Consider this simple equation:
$$ f(x,y,z) = ( x + y ) \times z $$
The goal of this article is to show you how Gorgonia can evaluate the gradient $\nabla f$ with its partial derivatives:
$$ \nabla f = [\frac{\partial f}{\partial x}, \frac{\partial f}{\partial y}, \frac{\partial f}{\partial z}] $$
Using the chain rule, we can compute the gradient value at each step as illustrated here:
For more info on the gradient computation, please read this article from cs231n from Stanford.
We will represent this equation into an exprgraph and see how to ask Gorgonia to compute the gradient.
When the computation is done, each node will hold a dual value that will contain both the actual value and the derivative wrt to x.
for example, considering the node x:
var x *gorgonia.Node
Once Gorgonia has evaluated the exprgraph, it is possible to extract the value of x
and the value of the gradient $\frac{\partial f}{\partial x}$ by calling:
xValue := x.Value() // -2
dfdx, _ := x.Grad() // -4, please check for errors in proper code
Let’s see how to do that.
First, let’s create the exprgraph that represents the equation.

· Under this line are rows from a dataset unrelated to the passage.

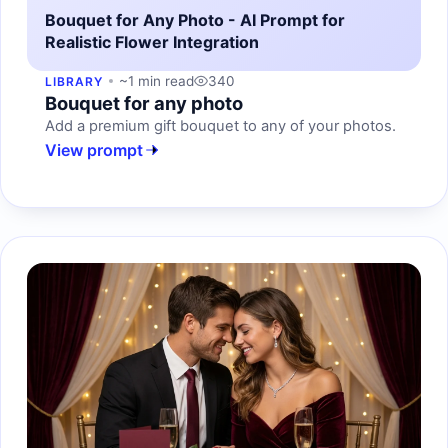
Bouquet for Any Photo - AI Prompt for
Realistic Flower Integration
~1 min read
340
LIBRARY
Bouquet for any photo
Add a premium gift bouquet to any of your photos.
View prompt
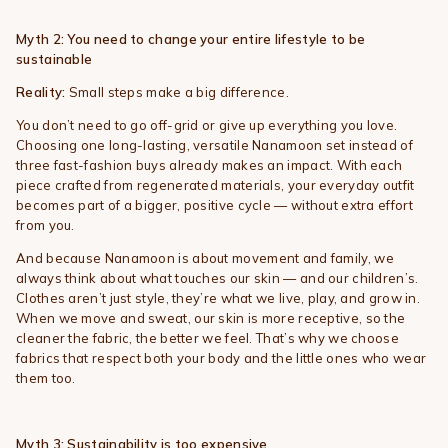
Myth 2: You need to change your entire lifestyle to be
sustainable
Reality:
Small steps make a big difference.
You don’t need to go off-grid or give up everything you love.
Choosing one long-lasting, versatile Nanamoon set instead of
three fast-fashion buys already makes an impact. With each
piece crafted from regenerated materials, your everyday outfit
becomes part of a bigger, positive cycle — without extra effort
from you.
And because Nanamoon is about movement and family, we
always think about what touches our skin — and our children’s.
Clothes aren’t just style, they’re what we live, play, and grow in.
When we move and sweat, our skin is more receptive, so the
cleaner the fabric, the better we feel. That’s why we choose
fabrics that respect both your body and the little ones who wear
them too.
Myth 3: Sustainability is too expensive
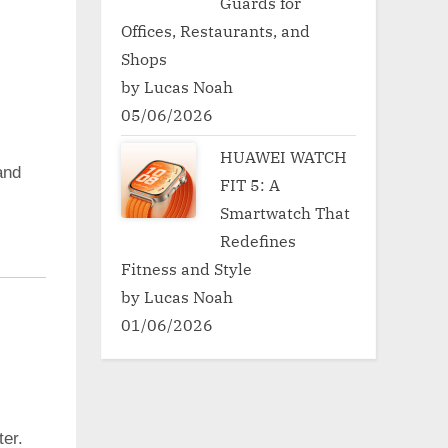
Guards for
Offices, Restaurants, and
Shops
by Lucas Noah
05/06/2026
HUAWEI WATCH
nd
FIT 5: A
Smartwatch That
Redefines
Fitness and Style
by Lucas Noah
01/06/2026
er.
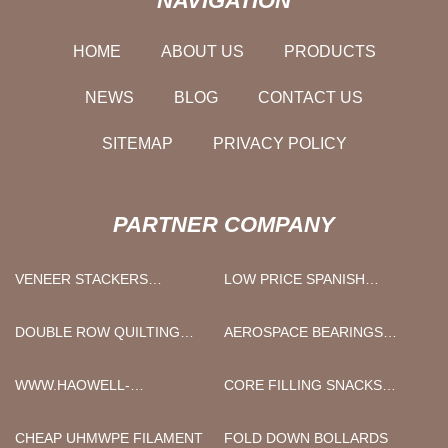
NAVIGATION
HOME
ABOUT US
PRODUCTS
NEWS
BLOG
CONTACT US
SITEMAP
PRIVACY POLICY
PARTNER COMPANY
VENEER STACKERS
LOW PRICE SPANISH
FACTORY
MACKEREL
DOUBLE ROW QUILTING
AEROSPACE BEARINGS
MACHINE FACTORY
SUPPLIERS
WWW.HAOWELL-
CORE FILLING SNACKS
RAZOR.COM
FOOD PROCESSING
MACHINE MANUFACTURERS
CHEAP UHMWPE FILAMENT
FOLD DOWN BOLLARDS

If you want more info on this part, please read the hello world tutorial.
g := gorgonia.NewGraph()
var x, y, z *gorgonia.Node
var err error
// define the expression
x = gorgonia.NewScalar(g, gorgonia.Float64, gorgonia.WithName("x"))
y = gorgonia.NewScalar(g, gorgonia.Float64, gorgonia.WithName("y"))
z = gorgonia.NewScalar(g, gorgonia.Float64, gorgonia.WithName("z"))
q, err := gorgonia.Add(x, y)
if err != nil {
log.Fatal(err)
}
result, err := gorgonia.Mul(z, q)
if err != nil {
log.Fatal(err)
}
And set some values:
gorgonia.Let(x, -2.0)
gorgonia.Let(y, 5.0)
gorgonia.Let(z, -4.0)
There are two options to get the gradient:
Automatic differentiation is only possible with the LispMachine. By default, lispmachine performs forward mode and backwards mode execution.
Therefore, calling the RunAll method is enough to get the result.
m := gorgonia.NewLispMachine(g)
defer m.Close()
if err = m.RunAll(); err != nil {
log.fatal(err)
}
The values and gradients can now be extracted:
fmt.Printf("x=%v;y=%v;z=%v\n", x.Value(), y.Value(), z.Value())
fmt.Printf("f(x,y,z) = %v\n", result.Value())
if xgrad, err := x.Grad(); err == nil {
fmt.Printf("df/dx: %v\n", xgrad)
}
if ygrad, err := y.Grad(); err == nil {
fmt.Printf("df/dy: %v\n", ygrad)
}
if xgrad, err := z.Grad(); err == nil {
fmt.Printf("df/dx: %v\n", xgrad)
}
Another option is to use symbolic differentiation. Symbolic differentiation works by adding new nodes to the graphs. The new nodes represents holds the gradients with regards to to the nodes passed as argument.
To create those new nodes, we use the Grad() function.
Grad takes a scalar cost node and a list of with-regards-to, and returns the gradient
Consider the following code:
var grads Nodes
if grads, err = Grad(result,z, x, y); err != nil {
log.Fatal(err)
}
What this says is to compute the partial derivatives (gradients) with regards to z
, x
and y
.
grads
in an array of []*gorgonia.Node
, in the same order as the WRTs that are passed in:
grads[0]
= $\frac{\partial f}{\partial z}$grads[1]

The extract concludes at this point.